Tanacetum vulgare L. - Tansy
Family - Asteraceae
Stems - To 2m tall, erect,
from fibrous roots and rhizomes, purplish, carinate, simple or branching
near apex, herbaceous, fragrant, glabrous.
Leaves - Alternate,
petiolate below to sessile above, to -30cm long, 15-16cm broad, deeply pinnatifid
to pinnately divided. Lobes serrate, punctate, glabrous. Leaf tissue on
rachis also lobed (toothed) and punctate. Leaves fragrant.

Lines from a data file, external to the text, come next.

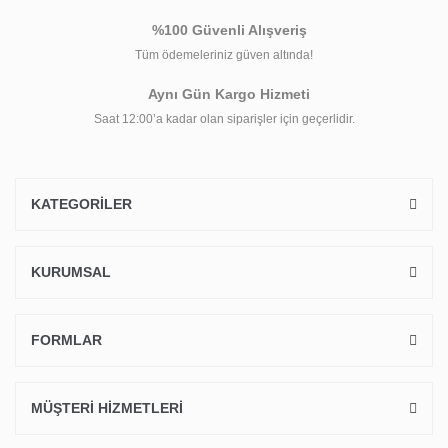
%100 Güvenli Alışveriş
Tüm ödemeleriniz güven altında!
Aynı Gün Kargo Hizmeti
Saat 12:00’a kadar olan siparişler için geçerlidir.
KATEGORİLER
KURUMSAL
FORMLAR
MÜŞTERİ HİZMETLERİ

Inflorescence - Dense terminal corymbiform arrangement of flower heads. Peduncles glabrous.
Involucre - 1cm in diameter,
5-6mm tall, cupulate. Phyllaries imbricate, 4mm long, -2mm broad, glabrous,
with scarious margins, blunt to obtuse at apex and often erose.
Involucre.
Ray flowers - Absent.
Disk flowers - Disk to +/-1cm
broad. Corolla tube whitish-yellow, glabrous, +?-2.3mm long, 5-lobed. Lobes
acute, .2mm long, yellow. Stamens 5, adnate at base of corolla tube. Anthers
yellow, .8mm long, connate around style near apex of corolla tube, included.
Style bifurcate, slightly exserted. Achene white in flower, 1mm long, glabrous,
5-angled. Pappus absent or a minute crown. Receptacle conic.
Flowering - July - September.
Habitat - Meadows, fence
rows, prairie margins, fields, roadsides, railroads, cultivated.
Origin - Native to Eurasia.
Other info. - Tansy has been
used in the past as a remedy for many ailments. The plant is quite toxic
and causes abortions and even death in most mammals.
Grown as an ornamental, the plant
is quite striking but has a tendency to get "leggy" and fall over at maturity.
Hybrids and cultivars exist which have better growing habits.
Photographs taken in off Sentinel Rd., Tuftonboro, NH., 10-03-00, Wausau, WI., 8-6-04.